| Given records |
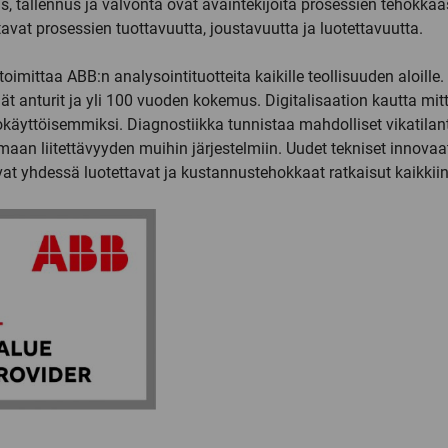
s, tallennus ja valvonta ovat avaintekijöitä prosessien tehokka
avat prosessien tuottavuutta, joustavuutta ja luotettavuutta.
toimittaa ABB:n analysointituotteita kaikille teollisuuden aloill
ät anturit ja yli 100 vuoden kokemus. Digitalisaation kautta m
käyttöisemmiksi. Diagnostiikka tunnistaa mahdolliset vikatilant
maan liitettävyyden muihin järjestelmiin. Uudet tekniset innova
at yhdessä luotettavat ja kustannustehokkaat ratkaisut kaikkiin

| Your goal |
What the answer needs is every line from the data above with "prosessien" in it.

| Answer to the problem |
s, tallennus ja valvonta ovat avaintekijöitä prosessien tehokka
avat prosessien tuottavuutta, joustavuutta ja luotettavuutta.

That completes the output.